**Records for processing**
★ ★ ★ ★ ★ ★ ★

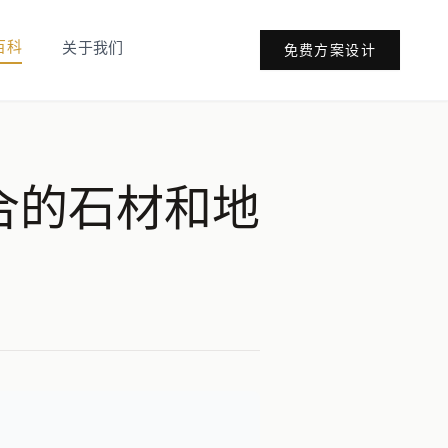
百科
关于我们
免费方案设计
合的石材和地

★ ★ ★ ★ ★ ★ ★

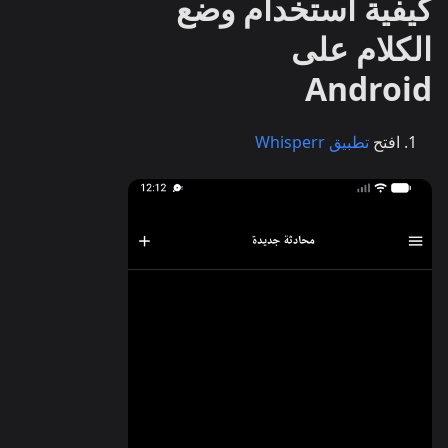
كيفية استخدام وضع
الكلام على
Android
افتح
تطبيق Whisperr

★ ★ ★ ★ ★ ★ ★

**What to do**
Print, from the entries above, the line with "كيفية استخدام وضع", the line with "تطبيق Whisperr" and all lines between them, exactly and with nothing else.

**Expected answer**
كيفية استخدام وضع
الكلام على
Android
افتح
تطبيق Whisperr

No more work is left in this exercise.